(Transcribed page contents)
■ ■ ■ ■ ■

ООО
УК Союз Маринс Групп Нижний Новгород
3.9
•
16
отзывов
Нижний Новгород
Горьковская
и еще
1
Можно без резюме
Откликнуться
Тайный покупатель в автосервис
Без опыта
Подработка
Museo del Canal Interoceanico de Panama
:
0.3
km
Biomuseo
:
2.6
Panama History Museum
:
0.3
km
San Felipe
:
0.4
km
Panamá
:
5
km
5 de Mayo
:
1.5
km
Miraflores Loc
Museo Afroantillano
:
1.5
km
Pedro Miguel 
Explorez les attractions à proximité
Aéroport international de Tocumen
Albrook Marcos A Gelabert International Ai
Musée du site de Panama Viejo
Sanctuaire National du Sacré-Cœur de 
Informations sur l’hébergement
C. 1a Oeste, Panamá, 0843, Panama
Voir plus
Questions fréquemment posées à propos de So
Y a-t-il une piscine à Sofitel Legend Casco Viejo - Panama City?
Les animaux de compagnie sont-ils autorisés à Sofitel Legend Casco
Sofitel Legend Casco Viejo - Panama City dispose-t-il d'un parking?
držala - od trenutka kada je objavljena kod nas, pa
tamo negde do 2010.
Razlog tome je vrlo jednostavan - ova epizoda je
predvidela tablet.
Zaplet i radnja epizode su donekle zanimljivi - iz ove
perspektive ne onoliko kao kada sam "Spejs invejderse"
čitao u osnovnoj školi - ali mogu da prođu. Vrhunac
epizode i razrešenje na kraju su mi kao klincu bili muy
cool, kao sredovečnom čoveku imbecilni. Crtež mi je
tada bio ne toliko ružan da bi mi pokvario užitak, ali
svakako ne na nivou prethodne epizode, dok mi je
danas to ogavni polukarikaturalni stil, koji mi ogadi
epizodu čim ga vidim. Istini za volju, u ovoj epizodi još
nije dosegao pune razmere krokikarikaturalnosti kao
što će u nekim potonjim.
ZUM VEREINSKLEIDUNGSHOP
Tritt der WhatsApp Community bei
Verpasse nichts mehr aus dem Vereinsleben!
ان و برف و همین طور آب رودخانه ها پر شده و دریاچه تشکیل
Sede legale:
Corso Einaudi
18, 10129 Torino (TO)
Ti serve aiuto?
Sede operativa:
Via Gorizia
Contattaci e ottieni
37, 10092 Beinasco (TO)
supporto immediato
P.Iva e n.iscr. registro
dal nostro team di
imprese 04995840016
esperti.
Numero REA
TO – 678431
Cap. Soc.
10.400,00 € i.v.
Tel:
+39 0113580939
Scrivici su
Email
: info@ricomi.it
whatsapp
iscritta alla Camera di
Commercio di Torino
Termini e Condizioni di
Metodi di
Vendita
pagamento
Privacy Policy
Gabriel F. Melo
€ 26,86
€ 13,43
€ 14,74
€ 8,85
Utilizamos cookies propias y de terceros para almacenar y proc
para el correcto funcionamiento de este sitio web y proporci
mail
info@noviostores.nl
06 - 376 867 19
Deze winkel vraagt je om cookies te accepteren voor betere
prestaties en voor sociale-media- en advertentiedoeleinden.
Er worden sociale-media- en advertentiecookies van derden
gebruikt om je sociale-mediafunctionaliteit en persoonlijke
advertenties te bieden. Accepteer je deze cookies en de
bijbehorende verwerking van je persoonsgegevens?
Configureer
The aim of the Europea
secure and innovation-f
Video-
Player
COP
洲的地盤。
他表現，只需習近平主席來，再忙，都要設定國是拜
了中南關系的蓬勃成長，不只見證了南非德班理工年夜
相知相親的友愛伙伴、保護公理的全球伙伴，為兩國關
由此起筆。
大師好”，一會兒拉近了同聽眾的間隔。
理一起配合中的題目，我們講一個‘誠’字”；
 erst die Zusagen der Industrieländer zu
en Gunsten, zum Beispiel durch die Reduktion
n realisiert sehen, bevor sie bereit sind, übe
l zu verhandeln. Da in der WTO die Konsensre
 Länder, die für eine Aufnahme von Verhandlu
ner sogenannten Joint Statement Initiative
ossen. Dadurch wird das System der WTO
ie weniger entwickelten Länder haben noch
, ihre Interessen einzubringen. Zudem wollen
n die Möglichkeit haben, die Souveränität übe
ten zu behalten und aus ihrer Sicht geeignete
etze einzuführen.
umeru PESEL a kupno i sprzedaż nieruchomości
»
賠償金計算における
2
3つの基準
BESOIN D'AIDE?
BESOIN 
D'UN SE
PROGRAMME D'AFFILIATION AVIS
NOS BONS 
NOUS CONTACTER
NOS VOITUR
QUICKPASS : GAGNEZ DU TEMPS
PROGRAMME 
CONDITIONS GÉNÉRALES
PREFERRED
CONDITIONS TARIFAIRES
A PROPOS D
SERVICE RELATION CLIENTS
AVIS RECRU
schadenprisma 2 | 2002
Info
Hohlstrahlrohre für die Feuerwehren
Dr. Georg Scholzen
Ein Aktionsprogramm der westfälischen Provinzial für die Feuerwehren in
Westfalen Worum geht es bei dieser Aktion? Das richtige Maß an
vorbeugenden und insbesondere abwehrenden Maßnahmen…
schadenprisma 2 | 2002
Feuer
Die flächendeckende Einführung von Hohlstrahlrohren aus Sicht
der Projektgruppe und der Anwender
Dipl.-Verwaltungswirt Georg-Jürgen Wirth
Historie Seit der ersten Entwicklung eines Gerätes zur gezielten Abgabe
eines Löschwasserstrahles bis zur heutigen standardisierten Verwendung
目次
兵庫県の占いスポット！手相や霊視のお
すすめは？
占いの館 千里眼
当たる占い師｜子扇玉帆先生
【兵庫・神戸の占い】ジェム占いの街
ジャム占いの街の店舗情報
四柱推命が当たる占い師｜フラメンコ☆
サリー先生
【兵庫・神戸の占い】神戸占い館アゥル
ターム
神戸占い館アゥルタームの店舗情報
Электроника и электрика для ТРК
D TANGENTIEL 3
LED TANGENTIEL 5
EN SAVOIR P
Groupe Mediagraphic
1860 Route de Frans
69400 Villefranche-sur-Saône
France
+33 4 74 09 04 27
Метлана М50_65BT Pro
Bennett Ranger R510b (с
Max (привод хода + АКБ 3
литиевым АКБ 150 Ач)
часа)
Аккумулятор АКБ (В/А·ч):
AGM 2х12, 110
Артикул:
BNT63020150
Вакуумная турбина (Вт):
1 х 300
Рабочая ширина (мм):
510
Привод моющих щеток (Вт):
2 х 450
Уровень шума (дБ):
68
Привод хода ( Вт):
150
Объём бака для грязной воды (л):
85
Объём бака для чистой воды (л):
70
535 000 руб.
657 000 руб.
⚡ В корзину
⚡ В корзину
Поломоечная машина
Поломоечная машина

■ ■ ■ ■ ■

* **EXERCISE REQUIREMENTS**
After reading the data above, return it verbatim in full.

* **SOLUTION TO THE PROBLEM**
ООО
УК Союз Маринс Групп Нижний Новгород
3.9
•
16
отзывов
Нижний Новгород
Горьковская
и еще
1
Можно без резюме
Откликнуться
Тайный покупатель в автосервис
Без опыта
Подработка
Museo del Canal Interoceanico de Panama
:
0.3
km
Biomuseo
:
2.6
Panama History Museum
:
0.3
km
San Felipe
:
0.4
km
Panamá
:
5
km
5 de Mayo
:
1.5
km
Miraflores Loc
Museo Afroantillano
:
1.5
km
Pedro Miguel 
Explorez les attractions à proximité
Aéroport international de Tocumen
Albrook Marcos A Gelabert International Ai
Musée du site de Panama Viejo
Sanctuaire National du Sacré-Cœur de 
Informations sur l’hébergement
C. 1a Oeste, Panamá, 0843, Panama
Voir plus
Questions fréquemment posées à propos de So
Y a-t-il une piscine à Sofitel Legend Casco Viejo - Panama City?
Les animaux de compagnie sont-ils autorisés à Sofitel Legend Casco
Sofitel Legend Casco Viejo - Panama City dispose-t-il d'un parking?
držala - od trenutka kada je objavljena kod nas, pa
tamo negde do 2010.
Razlog tome je vrlo jednostavan - ova epizoda je
predvidela tablet.
Zaplet i radnja epizode su donekle zanimljivi - iz ove
perspektive ne onoliko kao kada sam "Spejs invejderse"
čitao u osnovnoj školi - ali mogu da prođu. Vrhunac
epizode i razrešenje na kraju su mi kao klincu bili muy
cool, kao sredovečnom čoveku imbecilni. Crtež mi je
tada bio ne toliko ružan da bi mi pokvario užitak, ali
svakako ne na nivou prethodne epizode, dok mi je
danas to ogavni polukarikaturalni stil, koji mi ogadi
epizodu čim ga vidim. Istini za volju, u ovoj epizodi još
nije dosegao pune razmere krokikarikaturalnosti kao
što će u nekim potonjim.
ZUM VEREINSKLEIDUNGSHOP
Tritt der WhatsApp Community bei
Verpasse nichts mehr aus dem Vereinsleben!
ان و برف و همین طور آب رودخانه ها پر شده و دریاچه تشکیل
Sede legale:
Corso Einaudi
18, 10129 Torino (TO)
Ti serve aiuto?
Sede operativa:
Via Gorizia
Contattaci e ottieni
37, 10092 Beinasco (TO)
supporto immediato
P.Iva e n.iscr. registro
dal nostro team di
imprese 04995840016
esperti.
Numero REA
TO – 678431
Cap. Soc.
10.400,00 € i.v.
Tel:
+39 0113580939
Scrivici su
Email
: info@ricomi.it
whatsapp
iscritta alla Camera di
Commercio di Torino
Termini e Condizioni di
Metodi di
Vendita
pagamento
Privacy Policy
Gabriel F. Melo
€ 26,86
€ 13,43
€ 14,74
€ 8,85
Utilizamos cookies propias y de terceros para almacenar y proc
para el correcto funcionamiento de este sitio web y proporci
mail
info@noviostores.nl
06 - 376 867 19
Deze winkel vraagt je om cookies te accepteren voor betere
prestaties en voor sociale-media- en advertentiedoeleinden.
Er worden sociale-media- en advertentiecookies van derden
gebruikt om je sociale-mediafunctionaliteit en persoonlijke
advertenties te bieden. Accepteer je deze cookies en de
bijbehorende verwerking van je persoonsgegevens?
Configureer
The aim of the Europea
secure and innovation-f
Video-
Player
COP
洲的地盤。
他表現，只需習近平主席來，再忙，都要設定國是拜
了中南關系的蓬勃成長，不只見證了南非德班理工年夜
相知相親的友愛伙伴、保護公理的全球伙伴，為兩國關
由此起筆。
大師好”，一會兒拉近了同聽眾的間隔。
理一起配合中的題目，我們講一個‘誠’字”；
 erst die Zusagen der Industrieländer zu
en Gunsten, zum Beispiel durch die Reduktion
n realisiert sehen, bevor sie bereit sind, übe
l zu verhandeln. Da in der WTO die Konsensre
 Länder, die für eine Aufnahme von Verhandlu
ner sogenannten Joint Statement Initiative
ossen. Dadurch wird das System der WTO
ie weniger entwickelten Länder haben noch
, ihre Interessen einzubringen. Zudem wollen
n die Möglichkeit haben, die Souveränität übe
ten zu behalten und aus ihrer Sicht geeignete
etze einzuführen.
umeru PESEL a kupno i sprzedaż nieruchomości
»
賠償金計算における
2
3つの基準
BESOIN D'AIDE?
BESOIN 
D'UN SE
PROGRAMME D'AFFILIATION AVIS
NOS BONS 
NOUS CONTACTER
NOS VOITUR
QUICKPASS : GAGNEZ DU TEMPS
PROGRAMME 
CONDITIONS GÉNÉRALES
PREFERRED
CONDITIONS TARIFAIRES
A PROPOS D
SERVICE RELATION CLIENTS
AVIS RECRU
schadenprisma 2 | 2002
Info
Hohlstrahlrohre für die Feuerwehren
Dr. Georg Scholzen
Ein Aktionsprogramm der westfälischen Provinzial für die Feuerwehren in
Westfalen Worum geht es bei dieser Aktion? Das richtige Maß an
vorbeugenden und insbesondere abwehrenden Maßnahmen…
schadenprisma 2 | 2002
Feuer
Die flächendeckende Einführung von Hohlstrahlrohren aus Sicht
der Projektgruppe und der Anwender
Dipl.-Verwaltungswirt Georg-Jürgen Wirth
Historie Seit der ersten Entwicklung eines Gerätes zur gezielten Abgabe
eines Löschwasserstrahles bis zur heutigen standardisierten Verwendung
目次
兵庫県の占いスポット！手相や霊視のお
すすめは？
占いの館 千里眼
当たる占い師｜子扇玉帆先生
【兵庫・神戸の占い】ジェム占いの街
ジャム占いの街の店舗情報
四柱推命が当たる占い師｜フラメンコ☆
サリー先生
【兵庫・神戸の占い】神戸占い館アゥル
ターム
神戸占い館アゥルタームの店舗情報
Электроника и электрика для ТРК
D TANGENTIEL 3
LED TANGENTIEL 5
EN SAVOIR P
Groupe Mediagraphic
1860 Route de Frans
69400 Villefranche-sur-Saône
France
+33 4 74 09 04 27
Метлана М50_65BT Pro
Bennett Ranger R510b (с
Max (привод хода + АКБ 3
литиевым АКБ 150 Ач)
часа)
Аккумулятор АКБ (В/А·ч):
AGM 2х12, 110
Артикул:
BNT63020150
Вакуумная турбина (Вт):
1 х 300
Рабочая ширина (мм):
510
Привод моющих щеток (Вт):
2 х 450
Уровень шума (дБ):
68
Привод хода ( Вт):
150
Объём бака для грязной воды (л):
85
Объём бака для чистой воды (л):
70
535 000 руб.
657 000 руб.
⚡ В корзину
⚡ В корзину
Поломоечная машина
Поломоечная машина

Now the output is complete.